Tra le poche certezze delle presidenziali americane c’è che era una scelta tra pandemia ed economia. Lo confermano gli exit polls. In un sondaggio dell’Associated Press, quattro votanti su dieci hanno risposto che il problema più importante, che sovrastava tutti gli altri problemi, è la pandemia. In un altro exit poll, condotto da Edison Research, la domanda era formulata diversamente: gli si chiedeva quale tema avesse determinato il loro voto. Solo uno su cinque aveva riposto: il virus. Un altro su cinque aveva citato la questione razziale. La maggioranza aveva risposto: l’economia. Un elettore su tre aveva riferito che negli ultimi otto mesi qualcuno nella loro famiglia aveva perso il lavoro o aveva avuto il reddito decurtato per colpa del Covid.
C’erano molte differenze tra Trump e Biden. Ma una salta agli occhi: il diverso atteggiamento di fronte alla pandemia. Biden aveva continuato a ripetere che la priorità era combattere il virus, prendendo tutte le misure necessarie. Aveva addossato alla miopia dell’amministrazione Trump la responsabilità dei 250.000 morti in eccesso. Trump aveva continuato invece a prendere la pandemia sottogamba. Esattamente come aveva fatto sin dal primo momento. Si era rassegnato sì ad indossare la mascherina. Ma sosteneva la priorità dell’economia, non del fermare il virus. Aveva vantato gli ultimi successi dell’economia americana. Era arrivato ad accusare i medici di diffondere valutazioni allarmanti per far soldi sulla pandemia. Negli ultimi comizi aveva riscosso applausi scroscianti con la promessa di licenziare il dottor Fauci, il capo della task force anti-epidemia, colpevole di aver fatto previsioni veritiere ma troppo allarmanti.
L’America si ritrova spaccata a metà. Come quattro anni fa, e più di quattro anni fa. Le ragioni della lacerazione verticale, che avevano portato all’elezione di Trump, ci sono ancora tutte. Ma ora se n’è aggiunta un’altra, che potrebbe rivelarsi decisiva: la pandemia. E, se si guarda alla partecipazione record al voto, ha contagiato anche molti di quelli che la volta prima non erano andati a votare. Non era scontato da che parte avrebbero finito per pendere. Ma era chiaro che l’esito sarebbe dipeso da loro. Chi era preoccupato dell’impennata dei contagi e delle vittime ha evidentemente scelto per lo più Biden. Chi era più preoccupato delle conseguenze sull’economia, sul proprio lavoro, sul proprio tenore di vita, ha scelto Trump. Si potrebbe parafrasare così un celebre motto di Clinton: It’s the Economy and the Pandemics, stupid!

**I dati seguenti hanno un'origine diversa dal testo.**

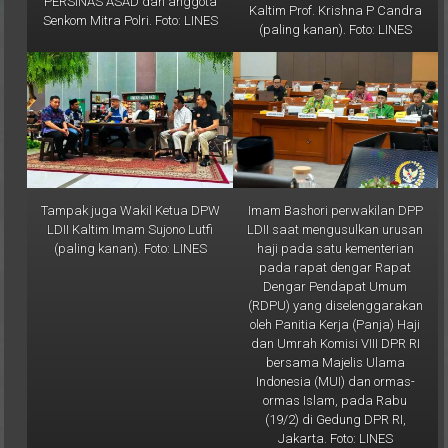
(paling kanan). Foto: LINES
Tampak juga Wakil Ketua DPW
Imam Bashori perwakilan DPP
LDII Kaltim Imam Sujono Lutfi
LDII saat mengusulkan urusan
(paling kanan). Foto: LINES
haji pada satu kementerian
pada rapat dengar Rapat
Dengar Pendapat Umum
(RDPU) yang diselenggarakan
oleh Panitia Kerja (Panja) Haji
dan Umrah Komisi VIII DPR RI
bersama Majelis Ulama
Indonesia (MUI) dan ormas-
ormas Islam, pada Rabu
(19/2) di Gedung DPR RI,
Jakarta. Foto: LINES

Salvare vite con un lockdown, o salvare i posti di lavoro? Il dilemma si è posto in termini simili anche in Italia e in Europa. Simili, non identici: in America se si perde il lavoro e non se ne trova un altro non ci sono gli ammortizzatori che ci sono dalle nostre parti. In Inghilterra all’inizio Boris Johnson l’aveva posto in modo più simile a Trump: prepariamoci e vedere morire i nostri cari, noi ce la caveremo con l’immunità di gregge. Poi, per fortuna, ha dovuto cambiare idea. Si scontrano, mi verrebbe da dire in tutto il mondo, due concezioni della vita. Persino in Cina, che non è una democrazia, hanno scelto di salvare vite. In America la scelta resta in bilico col conteggio dei voti. Attenzione: non è affatto una scelta scontata. Nel Novecento l’Europa aveva scelto due guerre, due immani massacri. E quasi non si era accorta di un massacro più immane ancora, i cento milioni di morti, nel mondo, per l’epidemia di Spagnola. Finì che si ebbero la pandemia, il fascismo, la Grande depressione e la Seconda guerra mondiale, tutte insieme e tutte quante. Ma senza percepire il legame tra l’una e l’altra cosa.
Mi ha colpito uno staff report della Federal Reserve Bank di New York a firma Kristian Blickle pubblicato il 20 maggio 2020, in piena crisi Covid. Si intitola Pandemics Change Cities: Municipal Spending and Voter Extremism in Germany, 1918-1933. Suggerisce che la spagnola, con le sofferenze inflitte alla popolazione, e a causa delle difficoltà finanziarie che avevano impedito alle amministrazioni locali di svolgere appieno il loro ruolo di assistenza, ebbe conseguenze rilevanti nell’allontanare nei primi anni Trenta l’elettorato tedesco dalla democrazia di Weimar e spingerlo verso i partiti estremisti, in particolare quello nazionalsocialista di Hitler.